- ICH GCP
- US Clinical Trials Registry
- Clinical Trial NCT04378634
Epigenetics of Post-exertional Malaise in Patients With ME/CFS (EPIME)
The Influence of Epigenetic Modifications and Post-Exertional Malaise in People With Myalgic Encephalomyelitis/Chronic Fatigue Syndrome
Exploring epigenetic mechanisms of Myalgic Encephalomyelitis / Chronic Fatigue Syndrome (ME/CFS) is crucial to understand the mechanisms underlying its pathophysiology. Three potential candidates have been selected (BDNF, COMT, and HDAC genes). DNA methylation in the promoter regions of those genes will be explored.

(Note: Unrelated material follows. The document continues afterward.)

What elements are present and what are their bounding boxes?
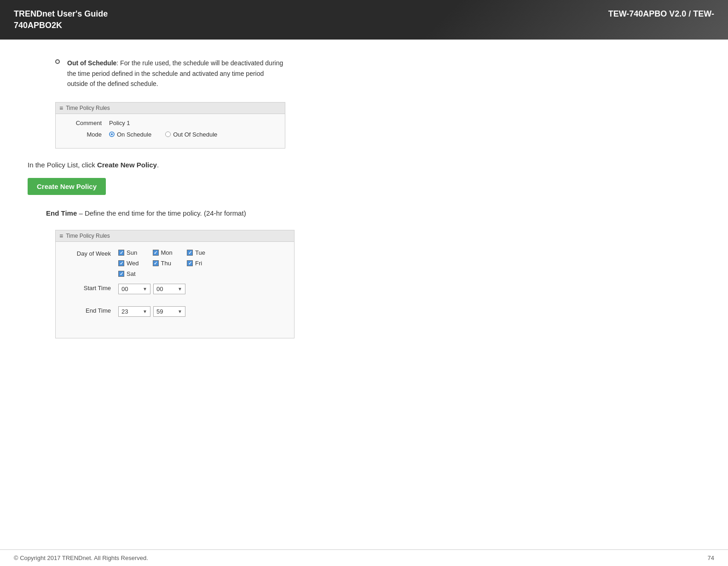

The investigators designed a randomised controlled trial and will enrol 70 patients with ME/CFS and 35 age-, sex-, and BMI-matched healthy controls. Both groups will be randomised in 2 groups and receive either one session of aerobic exercise or a validated test designed to trigger mental stress and mental fatigue. The primary aim is to assess genetic and epigenetic mechanisms of BDNF, COMT and HDAC genes in response to exercise and the stress task.
Study Overview
Status
Conditions
Intervention / Treatment
Detailed Description
The only way to improve the diagnosis and treatment of Myalgic Encephalomyelitis / Chronic Fatigue Syndrome (ME/CFS) is to better understand the mechanisms underlying its pathophysiology. Central nervous system dysfunctions play a major role in ME/CFS and help explaining patients' symptoms, such as general malaise occurring after physical activity (i.e. post-exertional malaise). Therefore, post-exertional malaise in relation to three major candidates involved in central nervous system functioning - brain-derived neurotrophic factor (BDNF), catechol-O-methyltransferase (COMT) and histone de-acetylases (HDAC) - will be explored.

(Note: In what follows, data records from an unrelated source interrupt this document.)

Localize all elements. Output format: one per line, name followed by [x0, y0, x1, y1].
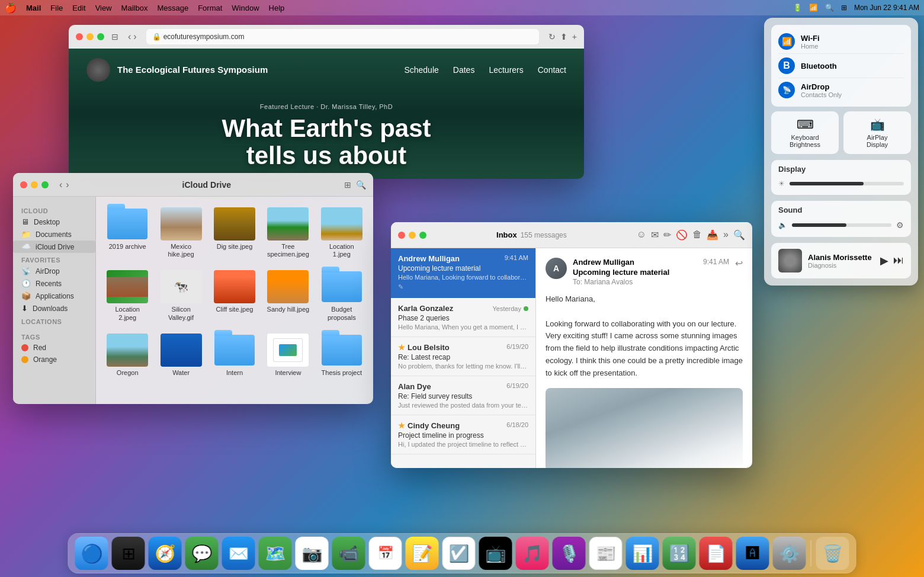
menu-mailbox[interactable]: Mailbox — [121, 4, 148, 12]
dock-safari[interactable]: 🧭 — [149, 537, 182, 570]
search-icon[interactable]: 🔍 — [825, 4, 834, 12]
dock-podcasts[interactable]: 🎙️ — [553, 537, 586, 570]
minimize-button[interactable] — [86, 33, 94, 40]
share-icon[interactable]: ⬆ — [560, 32, 567, 41]
file-item-oregon[interactable]: Oregon — [103, 330, 152, 380]
menu-file[interactable]: File — [50, 4, 63, 12]
dock-messages[interactable]: 💬 — [185, 537, 219, 570]
play-icon[interactable]: ▶ — [880, 254, 888, 267]
sidebar-item-recents[interactable]: 🕐 Recents — [13, 277, 95, 290]
dock-mail[interactable]: ✉️ — [222, 537, 255, 570]
file-item-thesis-project[interactable]: Thesis project — [317, 330, 366, 380]
sound-settings-icon[interactable]: ⚙ — [896, 220, 904, 230]
file-item-location2[interactable]: Location 2.jpeg — [103, 267, 152, 325]
dock-news[interactable]: 📰 — [589, 537, 623, 570]
mail-minimize-button[interactable] — [409, 232, 416, 239]
sidebar-item-tag-orange[interactable]: Orange — [13, 354, 95, 366]
sidebar-item-documents[interactable]: 📁 Documents — [13, 228, 95, 241]
dock-finder[interactable]: 🔵 — [75, 537, 108, 570]
mail-archive-icon[interactable]: 📥 — [707, 229, 718, 241]
nav-contact[interactable]: Contact — [538, 65, 566, 75]
mail-delete-icon[interactable]: 🗑 — [692, 229, 702, 241]
sidebar-item-icloud-drive[interactable]: ☁️ iCloud Drive — [13, 241, 95, 253]
file-item-tree-specimen[interactable]: Tree specimen.jpeg — [264, 204, 312, 262]
dock-app-store[interactable]: 🅰 — [736, 537, 769, 570]
menu-app-name[interactable]: Mail — [26, 4, 41, 12]
dock-numbers[interactable]: 🔢 — [663, 537, 696, 570]
finder-close-button[interactable] — [20, 181, 27, 188]
finder-back-icon[interactable]: ‹ — [59, 179, 62, 190]
dock-maps[interactable]: 🗺️ — [259, 537, 292, 570]
mail-item-karla[interactable]: Karla Gonzalez Yesterday Phase 2 queries… — [391, 298, 535, 337]
dock-music[interactable]: 🎵 — [516, 537, 549, 570]
file-item-dig-site[interactable]: Dig site.jpeg — [210, 204, 259, 262]
file-item-location1[interactable]: Location 1.jpeg — [317, 204, 366, 262]
finder-view-options-icon[interactable]: ⊞ — [344, 180, 351, 190]
cc-wifi-item[interactable]: 📶 Wi-Fi Home — [778, 30, 904, 54]
mail-search-icon[interactable]: 🔍 — [733, 229, 745, 241]
dock-launchpad[interactable]: ⊞ — [112, 537, 145, 570]
apple-logo-icon[interactable]: 🍎 — [5, 2, 17, 14]
menu-format[interactable]: Format — [198, 4, 222, 12]
dock-pages[interactable]: 📄 — [700, 537, 733, 570]
dock-calendar[interactable]: 📅 — [369, 537, 402, 570]
mail-emoji-icon[interactable]: ☺ — [637, 229, 646, 241]
sidebar-item-downloads[interactable]: ⬇ Downloads — [13, 302, 95, 315]
skip-forward-icon[interactable]: ⏭ — [893, 254, 904, 267]
nav-dates[interactable]: Dates — [453, 65, 475, 75]
dock-trash[interactable]: 🗑️ — [816, 537, 849, 570]
dock-apple-tv[interactable]: 📺 — [479, 537, 512, 570]
mail-item-alan[interactable]: Alan Dye 6/19/20 Re: Field survey result… — [391, 376, 535, 415]
cc-keyboard-brightness-tile[interactable]: ⌨ KeyboardBrightness — [771, 111, 839, 154]
mail-close-button[interactable] — [398, 232, 405, 239]
close-button[interactable] — [76, 33, 83, 40]
dock-notes[interactable]: 📝 — [406, 537, 439, 570]
mail-reply-icon[interactable]: ✏ — [663, 229, 671, 241]
finder-forward-icon[interactable]: › — [66, 179, 69, 190]
finder-maximize-button[interactable] — [41, 181, 49, 188]
sidebar-item-tag-red[interactable]: Red — [13, 342, 95, 354]
sidebar-item-applications[interactable]: 📦 Applications — [13, 290, 95, 302]
menu-message[interactable]: Message — [157, 4, 188, 12]
nav-schedule[interactable]: Schedule — [404, 65, 438, 75]
cc-display-slider[interactable] — [790, 182, 904, 185]
cc-airdrop-item[interactable]: 📡 AirDrop Contacts Only — [778, 78, 904, 102]
file-item-water[interactable]: Water — [156, 330, 205, 380]
mail-compose-envelope-icon[interactable]: ✉ — [651, 229, 659, 241]
file-item-intern[interactable]: Intern — [210, 330, 259, 380]
mail-item-cindy[interactable]: ★ Cindy Cheung 6/18/20 Project timeline … — [391, 415, 535, 454]
dock-facetime[interactable]: 📹 — [332, 537, 365, 570]
finder-search-icon[interactable]: 🔍 — [356, 180, 366, 190]
file-item-mexico-hike[interactable]: Mexico hike.jpeg — [156, 204, 205, 262]
mail-maximize-button[interactable] — [419, 232, 426, 239]
dock-reminders[interactable]: ☑️ — [442, 537, 476, 570]
file-item-interview[interactable]: Interview — [264, 330, 312, 380]
menu-help[interactable]: Help — [269, 4, 285, 12]
mail-item-lou[interactable]: ★ Lou Belsito 6/19/20 Re: Latest recap N… — [391, 337, 535, 376]
control-center-icon[interactable]: ⊞ — [841, 4, 847, 12]
forward-icon[interactable]: › — [133, 31, 136, 42]
file-item-silicon-valley[interactable]: 🐄 Silicon Valley.gif — [156, 267, 205, 325]
sidebar-toggle-icon[interactable]: ⊟ — [111, 32, 118, 41]
nav-lecturers[interactable]: Lecturers — [489, 65, 523, 75]
maximize-button[interactable] — [97, 33, 104, 40]
add-tab-icon[interactable]: + — [572, 32, 577, 41]
finder-minimize-button[interactable] — [31, 181, 38, 188]
refresh-icon[interactable]: ↻ — [548, 32, 556, 41]
cc-bluetooth-item[interactable]: B Bluetooth — [778, 54, 904, 78]
file-item-2019-archive[interactable]: 2019 archive — [103, 204, 152, 262]
file-item-sandy-hill[interactable]: Sandy hill.jpeg — [264, 267, 312, 325]
dock-system-prefs[interactable]: ⚙️ — [773, 537, 806, 570]
mail-junk-icon[interactable]: 🚫 — [676, 229, 688, 241]
url-bar[interactable]: 🔒 ecofuturesymposium.com — [146, 29, 539, 44]
sidebar-item-airdrop[interactable]: 📡 AirDrop — [13, 265, 95, 277]
file-item-budget-proposals[interactable]: Budget proposals — [317, 267, 366, 325]
mail-more-icon[interactable]: » — [723, 229, 729, 241]
back-icon[interactable]: ‹ — [128, 31, 131, 42]
file-item-cliff-site[interactable]: Cliff site.jpeg — [210, 267, 259, 325]
dock-photos[interactable]: 📷 — [296, 537, 329, 570]
menu-window[interactable]: Window — [232, 4, 259, 12]
menu-view[interactable]: View — [95, 4, 112, 12]
menu-edit[interactable]: Edit — [72, 4, 85, 12]
cc-airplay-display-tile[interactable]: 📺 AirPlayDisplay — [843, 111, 911, 154]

BDNF is a protein involved in crucial functions such as nerve growth, memory and learning, and plays a role in neuronal sensitisation and pain. However, no study has explored the role of BDNF in ME/CFS. Our research group performed a preliminary study which focussed on BDNF in ME/CFS. In a previous study, the investigators assessed DNA methylation (an epigenetic mechanism that contribute to gene expression silencing), and protein expression in serum of the BDNF in patients with ME/CFS and healthy controls. Patients showed significantly less DNA methylation and significantly more BDNF protein. Given these exciting findings, further study is warranted.

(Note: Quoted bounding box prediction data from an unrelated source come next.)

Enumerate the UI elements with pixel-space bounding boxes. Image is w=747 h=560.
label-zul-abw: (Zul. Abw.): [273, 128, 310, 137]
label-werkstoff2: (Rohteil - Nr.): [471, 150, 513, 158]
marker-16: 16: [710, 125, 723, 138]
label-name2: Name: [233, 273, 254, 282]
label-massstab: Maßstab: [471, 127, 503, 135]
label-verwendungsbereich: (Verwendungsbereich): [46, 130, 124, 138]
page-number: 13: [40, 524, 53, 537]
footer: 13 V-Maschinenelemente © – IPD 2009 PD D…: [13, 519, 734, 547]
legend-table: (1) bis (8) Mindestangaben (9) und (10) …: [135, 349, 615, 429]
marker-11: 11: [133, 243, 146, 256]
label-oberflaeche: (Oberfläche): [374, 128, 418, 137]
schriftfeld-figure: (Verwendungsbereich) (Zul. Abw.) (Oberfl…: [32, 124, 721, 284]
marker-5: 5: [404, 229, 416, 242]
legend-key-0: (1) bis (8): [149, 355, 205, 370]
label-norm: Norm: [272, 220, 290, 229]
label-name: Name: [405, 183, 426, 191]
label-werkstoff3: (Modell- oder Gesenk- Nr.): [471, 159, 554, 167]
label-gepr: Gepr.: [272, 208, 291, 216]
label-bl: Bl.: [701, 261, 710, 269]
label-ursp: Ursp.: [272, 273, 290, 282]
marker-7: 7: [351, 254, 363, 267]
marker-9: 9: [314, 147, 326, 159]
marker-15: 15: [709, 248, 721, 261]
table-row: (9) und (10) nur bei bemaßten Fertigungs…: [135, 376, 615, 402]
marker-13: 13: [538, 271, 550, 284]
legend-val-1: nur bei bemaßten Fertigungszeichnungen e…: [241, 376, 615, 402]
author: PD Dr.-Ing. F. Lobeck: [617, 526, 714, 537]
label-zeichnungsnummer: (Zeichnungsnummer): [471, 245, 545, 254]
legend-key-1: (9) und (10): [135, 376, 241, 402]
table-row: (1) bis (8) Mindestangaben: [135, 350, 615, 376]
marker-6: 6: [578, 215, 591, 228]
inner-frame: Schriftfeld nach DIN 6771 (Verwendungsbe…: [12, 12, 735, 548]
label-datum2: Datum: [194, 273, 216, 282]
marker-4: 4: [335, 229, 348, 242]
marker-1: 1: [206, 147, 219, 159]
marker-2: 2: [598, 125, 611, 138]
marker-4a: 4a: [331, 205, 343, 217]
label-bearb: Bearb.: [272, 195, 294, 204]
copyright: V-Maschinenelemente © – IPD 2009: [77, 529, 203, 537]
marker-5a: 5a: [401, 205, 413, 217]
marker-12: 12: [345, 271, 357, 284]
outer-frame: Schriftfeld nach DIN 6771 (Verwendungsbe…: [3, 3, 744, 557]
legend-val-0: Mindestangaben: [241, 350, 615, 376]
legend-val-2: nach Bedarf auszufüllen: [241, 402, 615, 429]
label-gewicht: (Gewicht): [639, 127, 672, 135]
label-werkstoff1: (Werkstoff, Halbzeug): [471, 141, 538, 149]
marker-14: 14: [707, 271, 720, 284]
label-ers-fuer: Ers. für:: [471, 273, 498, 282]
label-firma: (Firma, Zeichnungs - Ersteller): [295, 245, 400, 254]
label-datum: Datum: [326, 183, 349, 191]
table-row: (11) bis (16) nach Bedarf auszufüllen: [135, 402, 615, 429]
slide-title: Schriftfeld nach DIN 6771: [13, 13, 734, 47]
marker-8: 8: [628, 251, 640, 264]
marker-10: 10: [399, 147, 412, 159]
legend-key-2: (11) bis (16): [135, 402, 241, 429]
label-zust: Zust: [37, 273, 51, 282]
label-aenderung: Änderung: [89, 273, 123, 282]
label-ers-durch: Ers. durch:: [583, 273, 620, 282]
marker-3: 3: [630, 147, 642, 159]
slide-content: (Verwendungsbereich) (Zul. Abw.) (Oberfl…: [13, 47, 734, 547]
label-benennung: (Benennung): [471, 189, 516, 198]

COMT is an enzyme encoded by its homonymous gene. The enzyme degrades catecholamines like dopamine, epinephrine and norepinephrine. Catecholamines have been repeatedly associated with pain, stress, and depression. Lower COMT activity increases catecholamines level, causes hyperalgesia, and has been associated with depressive symptoms.
Similarly, research on histone acetylation shows that another group of enzymes (Histone de-acetylases, HDACs) are increased during neural sensitisation and pain. However, no research has been done on HDACs in patients with ME/CFS. Interestingly, aerobic exercise has been shown to increase BDNF release and decrease COMT and HDACs activity. Given the detrimental acute effects that exercise can have on patients with ME/CFS, investigators hypothesised that understanding the role of BDNF, COMT, and HDACs following exercise would help elucidating both mechanisms of post-exertional malaise and ME/CFS pathophysiology.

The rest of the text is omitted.